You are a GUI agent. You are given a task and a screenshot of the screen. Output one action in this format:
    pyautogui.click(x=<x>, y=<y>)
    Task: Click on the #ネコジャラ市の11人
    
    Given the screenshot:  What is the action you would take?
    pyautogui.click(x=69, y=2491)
━━━━━━━━━━
What you should do: All lines from the one containing "Task: Click on the #ネコジャラ市の11人" through the end of the material should be restated exactly, with both end lines kept.

The answer:
    Task: Click on the #ネコジャラ市の11人
    
    Given the screenshot:  What is the action you would take?
    pyautogui.click(x=69, y=2491)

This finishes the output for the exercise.